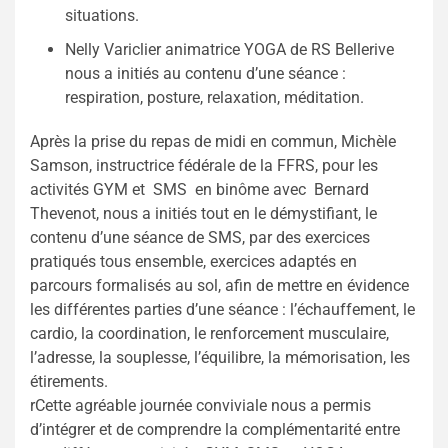
situations.
Nelly Variclier animatrice YOGA de RS Bellerive
nous a initiés au contenu d’une séance :
respiration, posture, relaxation, méditation.
Après la prise du repas de midi en commun, Michèle
Samson, instructrice fédérale de la FFRS, pour les
activités GYM et SMS en binôme avec Bernard
Thevenot, nous a initiés tout en le démystifiant, le
contenu d’une séance de SMS, par des exercices
pratiqués tous ensemble, exercices adaptés en
parcours formalisés au sol, afin de mettre en évidence
les différentes parties d’une séance : l’échauffement, le
cardio, la coordination, le renforcement musculaire,
l’adresse, la souplesse, l’équilibre, la mémorisation, les
étirements.
rCette agréable journée conviviale nous a permis
d’intégrer et de comprendre la complémentarité entre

## [REQUIRED ACTION]
Leave the pictures out and output the rest of the data word for word.

## [REPLY TO THE EXERCISE]
situations.
Nelly Variclier animatrice YOGA de RS Bellerive
nous a initiés au contenu d’une séance :
respiration, posture, relaxation, méditation.
Après la prise du repas de midi en commun, Michèle
Samson, instructrice fédérale de la FFRS, pour les
activités GYM et SMS en binôme avec Bernard
Thevenot, nous a initiés tout en le démystifiant, le
contenu d’une séance de SMS, par des exercices
pratiqués tous ensemble, exercices adaptés en
parcours formalisés au sol, afin de mettre en évidence
les différentes parties d’une séance : l’échauffement, le
cardio, la coordination, le renforcement musculaire,
l’adresse, la souplesse, l’équilibre, la mémorisation, les
étirements.
rCette agréable journée conviviale nous a permis
d’intégrer et de comprendre la complémentarité entre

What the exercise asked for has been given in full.